Shepherd glanced up at the departure’s board and saw Last Call flashing by his flight number. “Got to go, Agent Franklin, I’ll call you if I find anything useful.”

“Take care, Agent Shepherd. I hope you find what you’re looking for. And if you happen to find Kinderman and the world really is about to get smashed into a million pieces then do me a favor — keep it to yourself. I changed my mind; I’d rather not know.”

89

Gabriel was woken by the sound of a bell clanging mournfully through the darkness. He opened his eyes and counted the strikes, ten in all, though there might have been more before. It had been evening when Dr. Kaplan had started drawing blood. It was dark now, the room lit only by the glow of the monitors he was plugged into.

He stretched out in the bed and found that his arms and legs were still bound tightly to it.

“Hello?” His voice fell away into the silence. It had to be later than ten to be this quiet. They must have taken his blood over to the main lab and left him to his rest, strapped down in his own private prison.

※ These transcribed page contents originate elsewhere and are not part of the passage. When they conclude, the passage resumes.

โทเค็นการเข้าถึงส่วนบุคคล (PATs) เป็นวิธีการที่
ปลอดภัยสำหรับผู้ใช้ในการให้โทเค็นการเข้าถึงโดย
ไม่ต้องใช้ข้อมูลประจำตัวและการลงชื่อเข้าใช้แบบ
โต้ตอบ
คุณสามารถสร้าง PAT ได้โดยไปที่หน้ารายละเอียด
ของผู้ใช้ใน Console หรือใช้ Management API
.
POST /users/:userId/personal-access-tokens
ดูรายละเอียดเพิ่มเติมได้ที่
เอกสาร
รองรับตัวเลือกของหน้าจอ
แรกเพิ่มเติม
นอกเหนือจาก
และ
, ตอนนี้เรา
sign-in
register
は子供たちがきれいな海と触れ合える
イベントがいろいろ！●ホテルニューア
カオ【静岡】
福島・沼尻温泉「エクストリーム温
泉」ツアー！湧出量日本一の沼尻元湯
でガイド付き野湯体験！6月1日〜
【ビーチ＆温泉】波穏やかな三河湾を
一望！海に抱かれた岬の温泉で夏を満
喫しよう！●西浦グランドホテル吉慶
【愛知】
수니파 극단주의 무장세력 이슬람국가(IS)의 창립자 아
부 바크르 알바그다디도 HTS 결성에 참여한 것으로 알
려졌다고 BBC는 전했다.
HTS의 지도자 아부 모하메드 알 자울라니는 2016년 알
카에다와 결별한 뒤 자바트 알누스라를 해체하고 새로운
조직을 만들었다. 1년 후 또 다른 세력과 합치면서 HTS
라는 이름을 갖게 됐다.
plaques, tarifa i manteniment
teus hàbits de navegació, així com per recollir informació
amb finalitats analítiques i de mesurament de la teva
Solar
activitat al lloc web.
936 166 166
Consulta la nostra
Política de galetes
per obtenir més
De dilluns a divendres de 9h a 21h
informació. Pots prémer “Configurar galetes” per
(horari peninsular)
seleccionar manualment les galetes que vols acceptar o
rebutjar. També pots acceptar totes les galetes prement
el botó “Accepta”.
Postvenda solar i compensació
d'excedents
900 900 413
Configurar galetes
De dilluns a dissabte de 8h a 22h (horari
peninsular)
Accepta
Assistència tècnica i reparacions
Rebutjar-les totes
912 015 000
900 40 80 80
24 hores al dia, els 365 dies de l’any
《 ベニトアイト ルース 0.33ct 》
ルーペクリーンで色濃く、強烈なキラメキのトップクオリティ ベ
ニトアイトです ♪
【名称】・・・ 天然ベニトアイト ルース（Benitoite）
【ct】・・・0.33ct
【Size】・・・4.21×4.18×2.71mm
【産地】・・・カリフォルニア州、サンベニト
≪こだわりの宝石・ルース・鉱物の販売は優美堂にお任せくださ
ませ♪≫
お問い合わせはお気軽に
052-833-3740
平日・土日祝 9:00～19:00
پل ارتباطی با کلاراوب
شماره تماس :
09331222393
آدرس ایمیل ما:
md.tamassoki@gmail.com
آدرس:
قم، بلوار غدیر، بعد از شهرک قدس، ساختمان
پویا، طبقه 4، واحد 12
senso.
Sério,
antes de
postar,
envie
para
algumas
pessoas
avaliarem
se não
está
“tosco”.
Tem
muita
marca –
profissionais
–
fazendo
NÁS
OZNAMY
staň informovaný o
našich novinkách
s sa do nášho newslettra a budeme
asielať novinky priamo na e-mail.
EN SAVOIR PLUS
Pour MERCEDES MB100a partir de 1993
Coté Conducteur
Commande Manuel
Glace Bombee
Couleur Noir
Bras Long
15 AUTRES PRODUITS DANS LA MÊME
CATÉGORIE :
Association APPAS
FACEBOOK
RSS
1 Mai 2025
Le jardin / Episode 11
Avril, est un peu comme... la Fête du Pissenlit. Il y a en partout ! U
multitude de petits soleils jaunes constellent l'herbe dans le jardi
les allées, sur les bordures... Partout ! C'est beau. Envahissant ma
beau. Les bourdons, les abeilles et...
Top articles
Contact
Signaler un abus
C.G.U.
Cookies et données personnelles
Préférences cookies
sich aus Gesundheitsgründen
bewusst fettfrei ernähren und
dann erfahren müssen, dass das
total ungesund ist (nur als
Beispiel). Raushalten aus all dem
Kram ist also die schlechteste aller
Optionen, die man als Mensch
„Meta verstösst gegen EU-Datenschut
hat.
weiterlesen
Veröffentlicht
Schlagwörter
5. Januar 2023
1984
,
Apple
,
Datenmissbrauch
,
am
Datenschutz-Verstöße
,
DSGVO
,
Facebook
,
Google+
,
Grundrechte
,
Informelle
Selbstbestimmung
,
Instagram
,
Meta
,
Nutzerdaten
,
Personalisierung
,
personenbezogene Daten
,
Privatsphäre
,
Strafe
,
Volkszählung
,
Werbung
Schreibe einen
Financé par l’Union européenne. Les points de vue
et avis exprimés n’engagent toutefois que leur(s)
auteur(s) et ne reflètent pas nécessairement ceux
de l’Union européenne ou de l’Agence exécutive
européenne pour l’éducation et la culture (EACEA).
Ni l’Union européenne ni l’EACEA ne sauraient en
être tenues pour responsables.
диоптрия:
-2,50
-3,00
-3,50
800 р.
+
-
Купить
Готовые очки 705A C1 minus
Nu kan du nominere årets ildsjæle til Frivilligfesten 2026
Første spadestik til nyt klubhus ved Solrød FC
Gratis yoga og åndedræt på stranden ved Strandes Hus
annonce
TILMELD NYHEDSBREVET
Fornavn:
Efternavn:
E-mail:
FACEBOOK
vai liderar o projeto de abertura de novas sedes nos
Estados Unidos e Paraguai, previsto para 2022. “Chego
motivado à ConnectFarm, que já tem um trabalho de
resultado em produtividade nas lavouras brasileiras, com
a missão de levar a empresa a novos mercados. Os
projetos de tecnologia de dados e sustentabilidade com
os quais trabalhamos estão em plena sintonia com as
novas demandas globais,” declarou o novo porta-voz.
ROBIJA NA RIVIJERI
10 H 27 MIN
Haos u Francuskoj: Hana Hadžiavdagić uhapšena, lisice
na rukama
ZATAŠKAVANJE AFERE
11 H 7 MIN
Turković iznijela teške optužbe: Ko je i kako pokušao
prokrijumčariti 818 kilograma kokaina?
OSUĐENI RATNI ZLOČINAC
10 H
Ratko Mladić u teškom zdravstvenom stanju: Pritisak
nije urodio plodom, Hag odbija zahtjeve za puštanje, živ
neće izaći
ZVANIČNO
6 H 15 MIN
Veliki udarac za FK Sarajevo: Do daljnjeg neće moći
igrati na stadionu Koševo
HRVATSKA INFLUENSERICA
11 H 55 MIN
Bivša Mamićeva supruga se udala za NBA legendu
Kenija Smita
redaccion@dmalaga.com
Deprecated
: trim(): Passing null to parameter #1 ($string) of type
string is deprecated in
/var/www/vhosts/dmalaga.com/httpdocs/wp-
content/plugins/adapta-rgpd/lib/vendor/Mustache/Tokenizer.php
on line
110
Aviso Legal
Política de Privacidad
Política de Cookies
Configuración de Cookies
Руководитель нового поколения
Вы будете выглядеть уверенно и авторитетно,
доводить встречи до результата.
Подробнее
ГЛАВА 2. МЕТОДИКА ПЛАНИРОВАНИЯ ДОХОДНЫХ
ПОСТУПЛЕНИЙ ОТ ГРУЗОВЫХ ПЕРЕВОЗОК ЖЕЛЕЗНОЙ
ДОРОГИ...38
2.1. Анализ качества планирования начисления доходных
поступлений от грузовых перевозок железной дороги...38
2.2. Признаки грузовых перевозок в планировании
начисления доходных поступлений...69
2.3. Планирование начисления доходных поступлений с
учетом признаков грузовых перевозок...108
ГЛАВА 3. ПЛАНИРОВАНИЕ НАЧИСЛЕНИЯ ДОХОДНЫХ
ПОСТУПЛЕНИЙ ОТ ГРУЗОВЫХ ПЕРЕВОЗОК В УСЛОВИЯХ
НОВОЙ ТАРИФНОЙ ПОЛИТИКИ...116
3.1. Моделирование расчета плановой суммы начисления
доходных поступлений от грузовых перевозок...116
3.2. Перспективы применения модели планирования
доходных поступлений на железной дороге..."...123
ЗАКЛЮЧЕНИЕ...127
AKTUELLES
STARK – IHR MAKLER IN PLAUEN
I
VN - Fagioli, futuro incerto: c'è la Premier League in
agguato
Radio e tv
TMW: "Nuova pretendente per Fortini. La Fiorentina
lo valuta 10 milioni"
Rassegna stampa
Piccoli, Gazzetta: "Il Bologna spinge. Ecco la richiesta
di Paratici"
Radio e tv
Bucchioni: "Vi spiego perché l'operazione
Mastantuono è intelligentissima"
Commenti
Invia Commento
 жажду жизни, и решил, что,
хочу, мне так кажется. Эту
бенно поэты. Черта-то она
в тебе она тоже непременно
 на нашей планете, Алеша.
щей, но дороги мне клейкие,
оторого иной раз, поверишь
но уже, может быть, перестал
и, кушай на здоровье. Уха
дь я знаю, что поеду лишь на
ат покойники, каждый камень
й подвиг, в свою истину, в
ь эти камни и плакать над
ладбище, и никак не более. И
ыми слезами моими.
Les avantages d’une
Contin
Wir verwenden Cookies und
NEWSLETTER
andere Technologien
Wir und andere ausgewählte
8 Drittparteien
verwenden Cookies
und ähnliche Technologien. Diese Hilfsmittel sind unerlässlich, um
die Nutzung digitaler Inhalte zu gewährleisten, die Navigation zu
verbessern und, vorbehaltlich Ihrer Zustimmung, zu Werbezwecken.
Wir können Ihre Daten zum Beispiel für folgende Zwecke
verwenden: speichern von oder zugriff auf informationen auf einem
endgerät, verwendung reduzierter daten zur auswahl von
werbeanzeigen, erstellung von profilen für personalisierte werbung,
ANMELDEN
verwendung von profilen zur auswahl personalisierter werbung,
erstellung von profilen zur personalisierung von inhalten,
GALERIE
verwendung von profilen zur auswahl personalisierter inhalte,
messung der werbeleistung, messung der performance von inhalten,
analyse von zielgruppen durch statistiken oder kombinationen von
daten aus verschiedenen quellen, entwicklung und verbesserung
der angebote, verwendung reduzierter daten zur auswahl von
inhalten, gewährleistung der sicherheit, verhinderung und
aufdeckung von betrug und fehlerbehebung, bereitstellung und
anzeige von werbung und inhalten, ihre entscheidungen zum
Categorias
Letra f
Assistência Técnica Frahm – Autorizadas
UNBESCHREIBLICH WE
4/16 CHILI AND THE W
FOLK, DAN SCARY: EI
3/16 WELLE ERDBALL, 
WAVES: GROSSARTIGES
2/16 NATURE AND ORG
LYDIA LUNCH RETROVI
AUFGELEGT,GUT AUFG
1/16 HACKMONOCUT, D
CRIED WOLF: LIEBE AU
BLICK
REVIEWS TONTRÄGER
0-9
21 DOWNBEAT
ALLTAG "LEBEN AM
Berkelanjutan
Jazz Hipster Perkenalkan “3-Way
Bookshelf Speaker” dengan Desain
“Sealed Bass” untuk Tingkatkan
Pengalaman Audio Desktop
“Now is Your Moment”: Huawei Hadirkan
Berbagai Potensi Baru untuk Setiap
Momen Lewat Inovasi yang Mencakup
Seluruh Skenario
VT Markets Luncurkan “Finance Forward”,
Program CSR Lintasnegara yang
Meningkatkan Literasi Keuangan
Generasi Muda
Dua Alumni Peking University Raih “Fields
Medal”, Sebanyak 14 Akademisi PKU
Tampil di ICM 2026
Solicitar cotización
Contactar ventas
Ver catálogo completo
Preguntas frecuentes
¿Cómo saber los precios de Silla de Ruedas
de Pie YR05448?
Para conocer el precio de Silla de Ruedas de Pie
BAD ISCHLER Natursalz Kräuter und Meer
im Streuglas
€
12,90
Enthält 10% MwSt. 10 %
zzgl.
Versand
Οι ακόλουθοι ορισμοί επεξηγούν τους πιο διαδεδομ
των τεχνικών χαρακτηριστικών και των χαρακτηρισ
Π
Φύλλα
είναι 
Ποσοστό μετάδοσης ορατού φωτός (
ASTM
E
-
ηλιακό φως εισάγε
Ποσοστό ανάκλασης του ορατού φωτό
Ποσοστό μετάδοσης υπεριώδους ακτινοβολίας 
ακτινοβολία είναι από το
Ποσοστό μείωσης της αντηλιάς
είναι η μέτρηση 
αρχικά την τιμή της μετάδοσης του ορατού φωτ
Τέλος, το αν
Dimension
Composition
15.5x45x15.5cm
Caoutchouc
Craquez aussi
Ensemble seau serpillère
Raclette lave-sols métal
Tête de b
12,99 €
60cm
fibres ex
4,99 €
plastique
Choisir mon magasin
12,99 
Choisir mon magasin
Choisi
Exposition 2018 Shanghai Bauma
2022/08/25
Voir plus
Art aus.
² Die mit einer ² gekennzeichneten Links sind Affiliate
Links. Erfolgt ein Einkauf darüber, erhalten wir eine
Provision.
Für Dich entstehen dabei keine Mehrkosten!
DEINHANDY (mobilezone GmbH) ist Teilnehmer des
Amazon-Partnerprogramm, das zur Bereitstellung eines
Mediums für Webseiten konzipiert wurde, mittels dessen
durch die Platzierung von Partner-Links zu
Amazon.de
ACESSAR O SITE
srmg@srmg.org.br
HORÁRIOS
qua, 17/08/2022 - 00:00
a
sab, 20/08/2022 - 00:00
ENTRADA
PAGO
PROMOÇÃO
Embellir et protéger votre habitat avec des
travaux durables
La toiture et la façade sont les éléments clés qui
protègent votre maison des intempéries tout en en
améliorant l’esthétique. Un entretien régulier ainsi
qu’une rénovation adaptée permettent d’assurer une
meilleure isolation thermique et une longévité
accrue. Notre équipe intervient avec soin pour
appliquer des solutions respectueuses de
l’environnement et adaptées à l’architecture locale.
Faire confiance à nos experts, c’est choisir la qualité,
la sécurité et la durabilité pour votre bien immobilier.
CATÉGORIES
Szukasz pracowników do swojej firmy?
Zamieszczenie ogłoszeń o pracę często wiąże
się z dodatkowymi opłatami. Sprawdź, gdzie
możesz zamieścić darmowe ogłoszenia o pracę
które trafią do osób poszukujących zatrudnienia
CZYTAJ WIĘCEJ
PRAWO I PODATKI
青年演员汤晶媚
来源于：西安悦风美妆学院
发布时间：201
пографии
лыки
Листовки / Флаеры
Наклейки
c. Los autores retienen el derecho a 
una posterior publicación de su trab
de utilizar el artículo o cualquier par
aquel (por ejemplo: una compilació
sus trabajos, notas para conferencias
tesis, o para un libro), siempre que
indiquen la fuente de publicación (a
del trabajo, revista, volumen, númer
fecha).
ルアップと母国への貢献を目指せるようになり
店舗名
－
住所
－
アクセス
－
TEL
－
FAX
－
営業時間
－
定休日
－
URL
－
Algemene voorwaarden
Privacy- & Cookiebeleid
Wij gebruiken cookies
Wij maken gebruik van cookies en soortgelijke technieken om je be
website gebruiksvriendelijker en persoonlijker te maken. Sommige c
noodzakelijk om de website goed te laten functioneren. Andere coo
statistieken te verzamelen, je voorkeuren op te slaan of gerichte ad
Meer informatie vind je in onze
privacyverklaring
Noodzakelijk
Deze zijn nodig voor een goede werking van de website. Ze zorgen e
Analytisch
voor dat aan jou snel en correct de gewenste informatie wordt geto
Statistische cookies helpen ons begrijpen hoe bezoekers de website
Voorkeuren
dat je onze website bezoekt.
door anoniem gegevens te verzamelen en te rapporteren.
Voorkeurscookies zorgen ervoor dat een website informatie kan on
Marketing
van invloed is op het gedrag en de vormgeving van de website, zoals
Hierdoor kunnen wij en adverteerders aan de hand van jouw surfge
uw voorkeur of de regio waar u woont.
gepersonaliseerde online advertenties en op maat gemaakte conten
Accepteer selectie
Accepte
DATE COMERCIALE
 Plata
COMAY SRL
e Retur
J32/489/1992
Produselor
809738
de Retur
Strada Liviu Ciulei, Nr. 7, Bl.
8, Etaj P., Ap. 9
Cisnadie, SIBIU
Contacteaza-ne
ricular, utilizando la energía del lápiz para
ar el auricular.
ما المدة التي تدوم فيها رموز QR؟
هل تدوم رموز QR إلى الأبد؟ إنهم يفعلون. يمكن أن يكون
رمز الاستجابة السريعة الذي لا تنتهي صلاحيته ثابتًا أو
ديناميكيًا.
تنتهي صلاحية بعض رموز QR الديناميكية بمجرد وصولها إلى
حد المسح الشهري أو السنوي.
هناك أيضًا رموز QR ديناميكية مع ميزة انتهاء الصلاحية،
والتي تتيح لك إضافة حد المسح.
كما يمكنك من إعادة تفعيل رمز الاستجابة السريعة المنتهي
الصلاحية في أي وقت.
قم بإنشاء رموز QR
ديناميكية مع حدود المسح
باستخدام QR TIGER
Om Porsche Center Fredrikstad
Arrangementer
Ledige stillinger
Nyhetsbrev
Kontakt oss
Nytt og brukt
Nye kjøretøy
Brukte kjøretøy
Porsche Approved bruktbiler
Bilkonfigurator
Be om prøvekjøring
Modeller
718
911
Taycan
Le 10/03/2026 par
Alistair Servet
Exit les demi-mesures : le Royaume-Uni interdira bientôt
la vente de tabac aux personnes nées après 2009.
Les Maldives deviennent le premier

He listened to the sounds of the room: the faint beep of the monitor keeping time with his heartbeat, the whisper of fans keeping circuits cool and the soft bang of a door that sounded both close and also very far away as the echo bounced around inside the warren of the mountain. He looked back over at the window, his one real connection to the outside world, and felt a chill. Someone was there, a monk — standing by the door leading to the bedchamber. It was too dark to see his face, but Gabriel could make out the white surgical mask covering the lower portion of it, and above that, the lenses of a pair of spectacles reflected what light there was in the room, making it seem like the man’s eyes were glowing. The heart monitor bleeped a little faster and Gabriel tried to calm himself by focusing on his breathing and doing what he could to take control of the situation. “Good evening,” he said, as if he had met someone out on a stroll. “You get stuck with the night shift?”